INSTRUCTIONS FOR THE TASK: After counting the lines below that hold the word "indeksy", reply with the count and nothing else.

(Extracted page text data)
===============

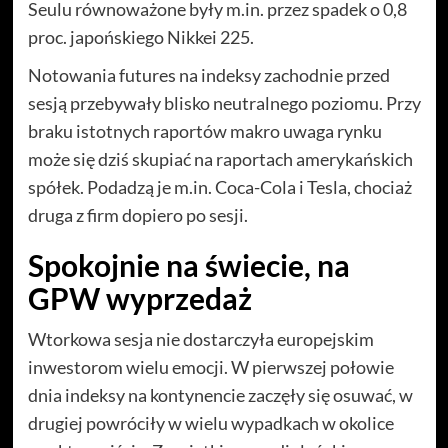
Seulu równoważone były m.in. przez spadek o 0,8
proc. japońskiego Nikkei 225.
Notowania futures na indeksy zachodnie przed
sesją przebywały blisko neutralnego poziomu. Przy
braku istotnych raportów makro uwaga rynku
może się dziś skupiać na raportach amerykańskich
spółek. Podadzą je m.in. Coca-Cola i Tesla, chociaż
druga z firm dopiero po sesji.
Spokojnie na świecie, na
GPW wyprzedaż
Wtorkowa sesja nie dostarczyła europejskim
inwestorom wielu emocji. W pierwszej połowie
dnia indeksy na kontynencie zaczęły się osuwać, w
drugiej powróciły w wielu wypadkach w okolice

===============

EXERCISE RESPONSE: 2